- by Christopher Jones
- Published: 9 October 2010
This week the world’s toughest endurance riders are descending on Canberra’s Stromlo Forest for the World Solo 24 Hour Championships. This will be the first time that the Championships have been held outside the Americas, but with three winners from the previous four years Australia has earned its home ground advantage.
Australia is well placed among the contenders this year, with defending champion Jason English an early favourite.
Australia’s Craig Gordon – a former champion and big chance for the 2011 title – is in doubt after suffering an injury in training. Rumours suggest that he has broken an arm, but whether this is enough to keep him away won’t become clear until the weekend.
In the women’s race, Victorian Jess Douglas is the local favourite. She is the defending Australian title holder and keen to improve on her fourth place at the 2009 Solo World Championships in Canada.
The event itself is simple – competitors set off with a Le Mans style running start, and complete as many laps of the course as possible within the 24 hour period. With over 400 competitors entered from 15 countries the event promises to be huge.
Management of food and hydration is obviously of massive importance in a race this long, with competitors relying on a balancing act of food and liquids. Failure to get the formula right is destined to end in a painful failure.
CORC, Canberra Off Road Cyclists MTB club is hosting the event, which will showcase some of Australia’s premier trails. The Glen Jacobs designed network has hosted a number of big events, including the 2009 UCI World MTB Championships.
Successful solo 24 hour racing requires a special athlete – exceptional fitness, the mental strength to race for 24 hours and enough skill to navigate technical courses are the basic necessities.

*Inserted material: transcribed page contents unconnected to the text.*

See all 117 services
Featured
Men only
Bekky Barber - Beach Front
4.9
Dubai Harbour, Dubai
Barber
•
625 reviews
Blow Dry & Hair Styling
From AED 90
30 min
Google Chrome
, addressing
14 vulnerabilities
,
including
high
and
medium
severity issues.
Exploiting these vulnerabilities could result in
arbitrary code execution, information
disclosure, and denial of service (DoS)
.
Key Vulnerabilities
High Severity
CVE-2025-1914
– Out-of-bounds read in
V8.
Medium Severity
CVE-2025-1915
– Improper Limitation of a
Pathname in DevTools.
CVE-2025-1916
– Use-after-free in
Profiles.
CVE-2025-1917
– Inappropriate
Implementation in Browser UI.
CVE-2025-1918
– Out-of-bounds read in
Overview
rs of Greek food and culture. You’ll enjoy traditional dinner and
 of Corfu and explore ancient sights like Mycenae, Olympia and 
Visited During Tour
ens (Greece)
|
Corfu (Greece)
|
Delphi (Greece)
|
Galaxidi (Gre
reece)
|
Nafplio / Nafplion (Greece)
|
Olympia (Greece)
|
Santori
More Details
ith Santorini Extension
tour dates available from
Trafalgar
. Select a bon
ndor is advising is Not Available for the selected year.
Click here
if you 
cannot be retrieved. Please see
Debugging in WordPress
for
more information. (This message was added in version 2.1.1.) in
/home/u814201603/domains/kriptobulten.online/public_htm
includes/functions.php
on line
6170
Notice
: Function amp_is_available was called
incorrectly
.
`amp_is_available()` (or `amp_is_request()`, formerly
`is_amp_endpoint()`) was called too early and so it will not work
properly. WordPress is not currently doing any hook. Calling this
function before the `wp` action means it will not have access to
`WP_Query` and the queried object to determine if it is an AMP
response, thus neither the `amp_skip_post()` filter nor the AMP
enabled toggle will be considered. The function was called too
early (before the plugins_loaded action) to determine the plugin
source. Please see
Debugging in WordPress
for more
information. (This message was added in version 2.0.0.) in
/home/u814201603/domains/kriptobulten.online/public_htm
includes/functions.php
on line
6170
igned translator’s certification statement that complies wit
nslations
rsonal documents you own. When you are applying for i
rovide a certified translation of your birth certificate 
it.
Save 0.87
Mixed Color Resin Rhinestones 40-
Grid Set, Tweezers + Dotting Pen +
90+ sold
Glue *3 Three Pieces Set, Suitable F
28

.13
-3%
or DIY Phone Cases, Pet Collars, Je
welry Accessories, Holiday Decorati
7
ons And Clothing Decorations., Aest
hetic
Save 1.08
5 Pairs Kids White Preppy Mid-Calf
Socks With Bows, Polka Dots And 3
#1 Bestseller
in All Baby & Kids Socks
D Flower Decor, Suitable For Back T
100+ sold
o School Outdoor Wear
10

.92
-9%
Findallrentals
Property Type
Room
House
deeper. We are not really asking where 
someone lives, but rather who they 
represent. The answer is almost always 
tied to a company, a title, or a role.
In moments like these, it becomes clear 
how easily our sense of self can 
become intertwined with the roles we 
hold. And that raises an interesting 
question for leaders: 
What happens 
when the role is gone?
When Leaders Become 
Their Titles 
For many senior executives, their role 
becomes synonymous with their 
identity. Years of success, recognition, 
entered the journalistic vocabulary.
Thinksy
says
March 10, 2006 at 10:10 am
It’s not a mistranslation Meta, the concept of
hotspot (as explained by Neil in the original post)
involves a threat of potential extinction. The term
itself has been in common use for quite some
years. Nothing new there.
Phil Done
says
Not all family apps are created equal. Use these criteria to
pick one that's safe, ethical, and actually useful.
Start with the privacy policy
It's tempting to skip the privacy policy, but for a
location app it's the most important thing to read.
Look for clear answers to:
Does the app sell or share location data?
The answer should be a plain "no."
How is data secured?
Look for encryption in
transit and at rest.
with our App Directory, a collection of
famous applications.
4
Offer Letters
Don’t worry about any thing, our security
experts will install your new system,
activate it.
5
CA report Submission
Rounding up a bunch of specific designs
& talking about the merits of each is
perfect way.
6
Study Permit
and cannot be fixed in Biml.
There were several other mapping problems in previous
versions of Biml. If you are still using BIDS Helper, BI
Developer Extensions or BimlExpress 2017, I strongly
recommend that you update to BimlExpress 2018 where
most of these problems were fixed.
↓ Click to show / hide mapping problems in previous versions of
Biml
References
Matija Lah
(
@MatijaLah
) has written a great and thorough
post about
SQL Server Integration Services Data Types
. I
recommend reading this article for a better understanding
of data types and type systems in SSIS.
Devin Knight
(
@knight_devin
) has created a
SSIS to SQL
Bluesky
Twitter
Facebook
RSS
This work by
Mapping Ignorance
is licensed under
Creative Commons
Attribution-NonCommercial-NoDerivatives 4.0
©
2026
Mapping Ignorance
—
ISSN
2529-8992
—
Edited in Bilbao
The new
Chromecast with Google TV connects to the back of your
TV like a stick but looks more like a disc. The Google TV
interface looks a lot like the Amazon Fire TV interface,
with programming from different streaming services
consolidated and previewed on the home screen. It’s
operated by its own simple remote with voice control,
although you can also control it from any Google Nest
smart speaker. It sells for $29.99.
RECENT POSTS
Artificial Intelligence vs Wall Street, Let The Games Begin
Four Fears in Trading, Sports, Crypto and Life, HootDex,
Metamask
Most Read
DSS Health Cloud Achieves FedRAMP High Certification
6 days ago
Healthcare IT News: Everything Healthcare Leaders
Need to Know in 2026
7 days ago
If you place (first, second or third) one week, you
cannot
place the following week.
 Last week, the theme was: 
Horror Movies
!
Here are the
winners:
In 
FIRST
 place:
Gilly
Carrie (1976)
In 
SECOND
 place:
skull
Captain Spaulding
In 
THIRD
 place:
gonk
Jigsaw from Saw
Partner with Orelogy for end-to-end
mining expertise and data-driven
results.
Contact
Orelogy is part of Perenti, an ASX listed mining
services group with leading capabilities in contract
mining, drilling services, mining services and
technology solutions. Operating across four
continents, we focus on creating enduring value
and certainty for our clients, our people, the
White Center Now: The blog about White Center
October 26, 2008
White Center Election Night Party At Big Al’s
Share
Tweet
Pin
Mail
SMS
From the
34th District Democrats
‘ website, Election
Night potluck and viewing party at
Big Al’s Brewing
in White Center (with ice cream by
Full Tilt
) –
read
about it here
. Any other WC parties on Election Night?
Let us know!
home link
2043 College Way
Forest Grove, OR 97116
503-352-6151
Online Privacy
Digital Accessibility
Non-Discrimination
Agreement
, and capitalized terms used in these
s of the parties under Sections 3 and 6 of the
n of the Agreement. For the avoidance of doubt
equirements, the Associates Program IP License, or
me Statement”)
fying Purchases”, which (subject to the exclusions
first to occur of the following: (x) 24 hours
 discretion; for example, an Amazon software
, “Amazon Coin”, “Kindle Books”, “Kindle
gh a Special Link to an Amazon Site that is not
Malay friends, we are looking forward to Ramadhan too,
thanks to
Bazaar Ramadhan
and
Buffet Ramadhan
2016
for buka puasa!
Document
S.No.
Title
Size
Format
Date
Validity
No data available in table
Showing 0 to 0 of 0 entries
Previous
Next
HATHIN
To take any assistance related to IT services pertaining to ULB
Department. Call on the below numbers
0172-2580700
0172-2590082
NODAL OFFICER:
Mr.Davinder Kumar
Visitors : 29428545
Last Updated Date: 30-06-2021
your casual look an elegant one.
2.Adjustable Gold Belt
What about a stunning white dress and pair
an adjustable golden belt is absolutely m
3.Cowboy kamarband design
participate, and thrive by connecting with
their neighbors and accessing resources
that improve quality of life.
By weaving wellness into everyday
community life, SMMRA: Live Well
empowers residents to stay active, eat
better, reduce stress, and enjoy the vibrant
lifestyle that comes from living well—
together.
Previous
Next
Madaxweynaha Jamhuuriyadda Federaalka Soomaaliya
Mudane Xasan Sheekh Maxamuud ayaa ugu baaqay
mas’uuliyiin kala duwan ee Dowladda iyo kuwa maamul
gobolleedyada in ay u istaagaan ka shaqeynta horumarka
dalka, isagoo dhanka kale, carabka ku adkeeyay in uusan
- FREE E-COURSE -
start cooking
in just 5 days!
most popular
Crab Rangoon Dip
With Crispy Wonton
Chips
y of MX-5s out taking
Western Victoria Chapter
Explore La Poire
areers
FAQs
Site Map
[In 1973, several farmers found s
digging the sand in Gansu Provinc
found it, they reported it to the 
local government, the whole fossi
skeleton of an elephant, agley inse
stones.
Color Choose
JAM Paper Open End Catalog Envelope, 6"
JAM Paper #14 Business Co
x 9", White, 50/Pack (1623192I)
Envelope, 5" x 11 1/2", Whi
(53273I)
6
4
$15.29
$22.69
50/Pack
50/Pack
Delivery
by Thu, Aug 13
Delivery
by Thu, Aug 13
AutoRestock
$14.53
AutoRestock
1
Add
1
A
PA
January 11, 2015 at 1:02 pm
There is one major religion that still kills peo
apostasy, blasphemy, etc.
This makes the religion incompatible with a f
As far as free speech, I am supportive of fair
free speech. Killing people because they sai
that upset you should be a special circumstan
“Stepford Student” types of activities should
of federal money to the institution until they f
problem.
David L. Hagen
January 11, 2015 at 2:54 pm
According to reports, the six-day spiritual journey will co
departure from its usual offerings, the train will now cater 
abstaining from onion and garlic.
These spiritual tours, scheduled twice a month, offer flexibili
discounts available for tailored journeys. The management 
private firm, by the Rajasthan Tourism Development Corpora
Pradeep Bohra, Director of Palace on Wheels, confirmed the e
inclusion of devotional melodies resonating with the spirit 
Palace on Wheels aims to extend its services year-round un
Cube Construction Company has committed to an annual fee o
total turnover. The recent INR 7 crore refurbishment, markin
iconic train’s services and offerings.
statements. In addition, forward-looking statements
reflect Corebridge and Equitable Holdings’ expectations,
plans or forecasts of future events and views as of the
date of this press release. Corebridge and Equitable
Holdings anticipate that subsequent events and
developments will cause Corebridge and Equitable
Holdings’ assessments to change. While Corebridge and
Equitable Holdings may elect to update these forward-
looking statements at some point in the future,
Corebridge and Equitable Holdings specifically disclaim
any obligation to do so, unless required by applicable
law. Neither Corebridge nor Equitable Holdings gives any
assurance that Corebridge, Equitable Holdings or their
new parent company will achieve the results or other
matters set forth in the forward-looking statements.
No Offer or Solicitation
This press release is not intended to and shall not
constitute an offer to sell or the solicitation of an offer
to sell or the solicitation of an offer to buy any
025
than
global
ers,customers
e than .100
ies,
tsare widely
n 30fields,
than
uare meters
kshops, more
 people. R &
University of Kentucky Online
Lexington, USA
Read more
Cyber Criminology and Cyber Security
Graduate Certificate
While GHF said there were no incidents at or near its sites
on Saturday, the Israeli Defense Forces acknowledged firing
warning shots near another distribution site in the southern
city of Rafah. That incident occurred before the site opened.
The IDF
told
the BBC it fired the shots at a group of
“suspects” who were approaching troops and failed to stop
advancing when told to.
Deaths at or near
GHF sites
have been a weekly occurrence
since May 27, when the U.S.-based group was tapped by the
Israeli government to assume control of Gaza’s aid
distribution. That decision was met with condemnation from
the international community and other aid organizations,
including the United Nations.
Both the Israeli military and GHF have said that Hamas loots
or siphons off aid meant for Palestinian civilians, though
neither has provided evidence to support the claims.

Many suggest that this is not enough, with the word insane never far away when these individuals are described. Craig Gordon was taken away from his victory celebrations at the 2006 Championships in an ambulance and spent the following three days on dialysis. The verdict – he poisoned his kidneys with the toxins produced as his muscles broke down.
Clearly these events are gruelling, but their wide appeal saw the 400 available places fill quickly.
In addition to the main event, the Scott Australian 24 hour Championships will also be held this weekend, but on separate trails. This will contribute greatly to the buzz over the weekend with over 2000 entered in the teams’ events.